La Ramée éclata de rire.

- Vous le voyez, Monseigneur, dit La Ramée, C’est un
avertissement du ciel; aussi j’espère que Monseigneur ne commettra
jamais de pareilles imprudences qu’en rêve.

- Et vous avez raison, mon cher La Ramée, dit le duc en essuyant
la sueur qui coulait encore sur son front, tout éveillé qu’il
était, je ne veux plus songer qu’à boire et à manger.

- Chut! dit La Ramée.

Et il éloigna les gardes les uns après les autres sous un prétexte
quelconque.

- Eh bien? demanda le duc quand ils furent seuls.

- Eh bien! dit La Ramée, votre souper est commandé.

- Ah! fit le prince, et de quoi se composera-t-il? Voyons,
monsieur mon majordome.

- Monseigneur a promis de s’en rapporter à moi.

- Et il y aura un pâté?

- Je crois bien! comme une tour.

- Fait par le successeur du père Marteau?

- Il est commandé.

- Et tu lui as dit que c’était pour moi?

- Je le lui ai dit.

- Et il a répondu?

- Qu’il ferait de son mieux pour contenter Votre Altesse.
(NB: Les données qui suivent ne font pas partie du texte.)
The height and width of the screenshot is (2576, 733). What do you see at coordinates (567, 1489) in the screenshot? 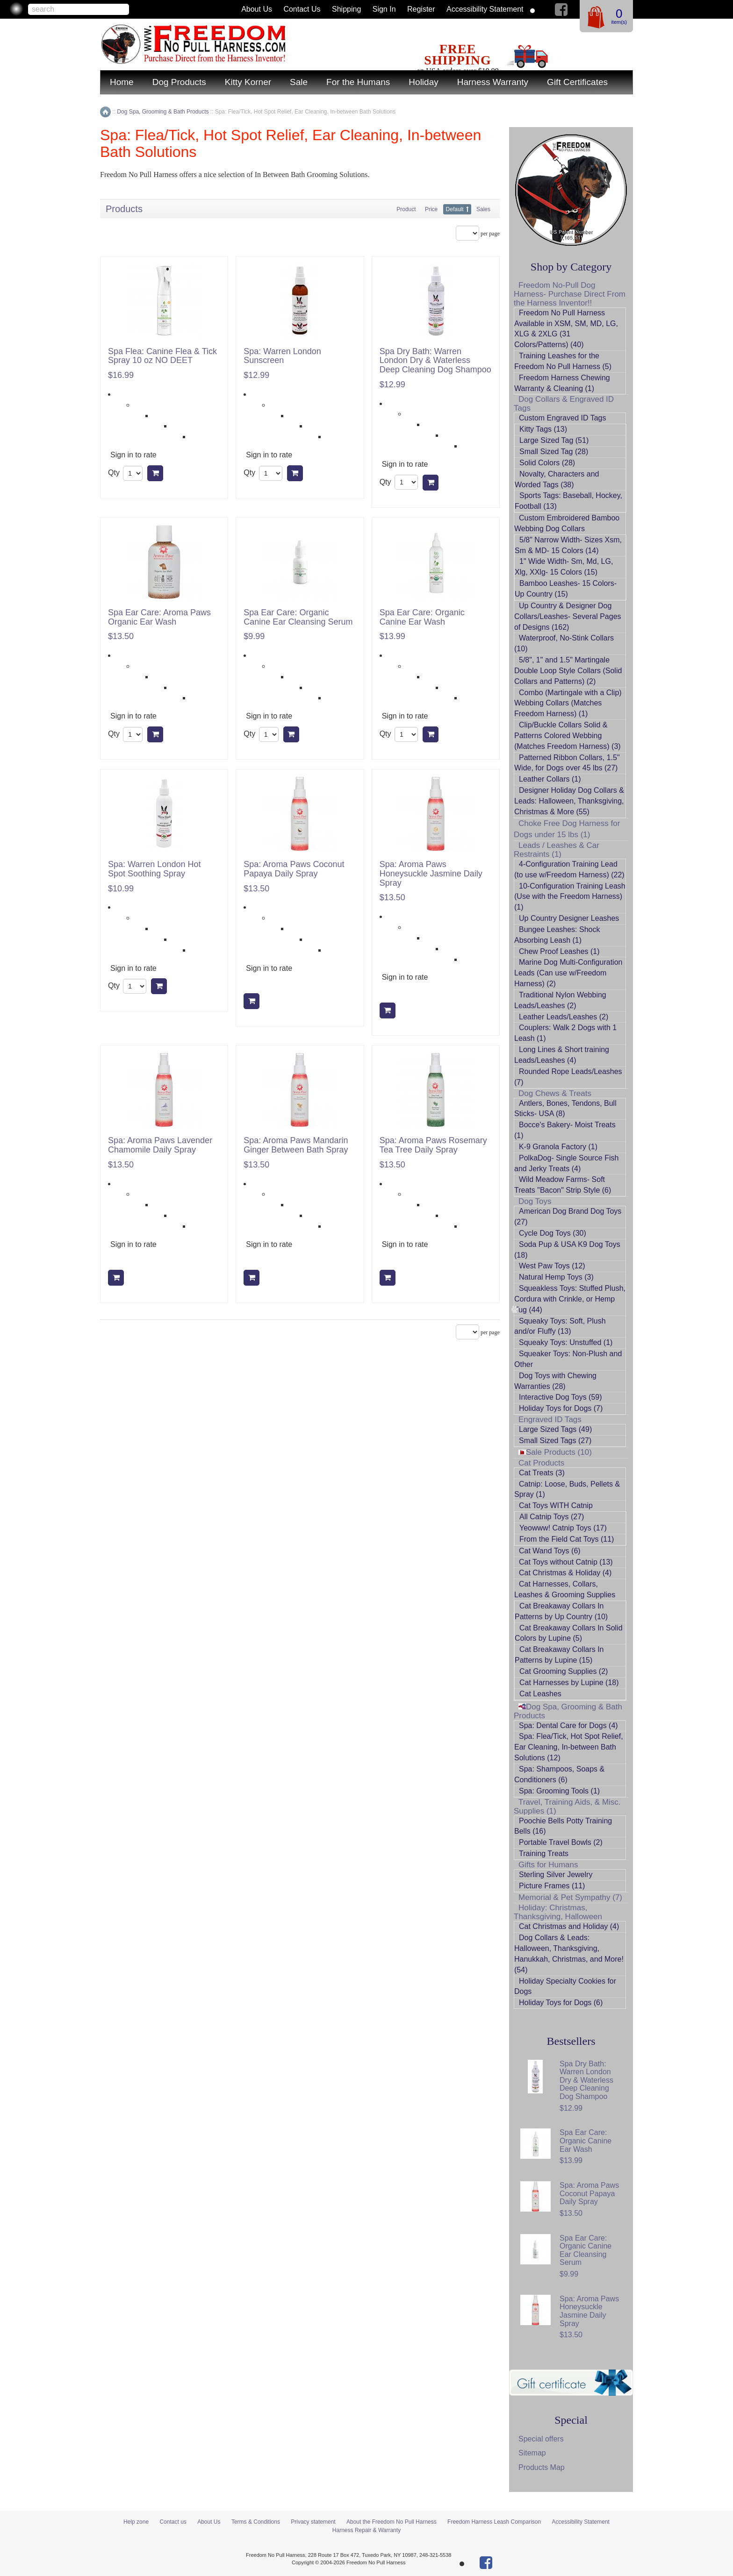 I see `Catnip: Loose, Buds, Pellets & Spray (1)` at bounding box center [567, 1489].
- À la bonne heure! dit le duc en se frottant les mains.

- Peste! Monseigneur, dit La Ramée, comme vous mordez à la
gourmandise! je ne vous ai pas encore vu, depuis cinq ans, si
joyeux visage qu’en ce moment.

Le duc vit qu’il n’avait point été assez maître de lui; mais en ce
moment, comme s’il eût écouté à la porte et qu’il eût compris
qu’une distraction aux idées de La Ramée était urgente, Grimaud
entra et fit signe à La Ramée qu’il avait quelque chose à lui
dire.

La Ramée s’approcha de Grimaud, qui lui parla tout bas. Le duc se
remit pendant ce temps.

- J’ai déjà défendu à cet homme, dit-il, de se présenter ici sans
ma permission.

- Monseigneur, dit La Ramée, il faut lui pardonner, car c’est moi
qui l’ai mandé.

- Et pourquoi l’avez-vous mandé, puisque vous savez qu’il me
déplaît?

- Monseigneur se rappelle ce qui a été convenu, dit La Ramée, et
qu’il doit nous servir à ce fameux souper. Monseigneur a oublié le
souper.

- Non; mais j’avais oublié M. Grimaud.

- Monseigneur sait qu’il n’y a pas de souper sans lui.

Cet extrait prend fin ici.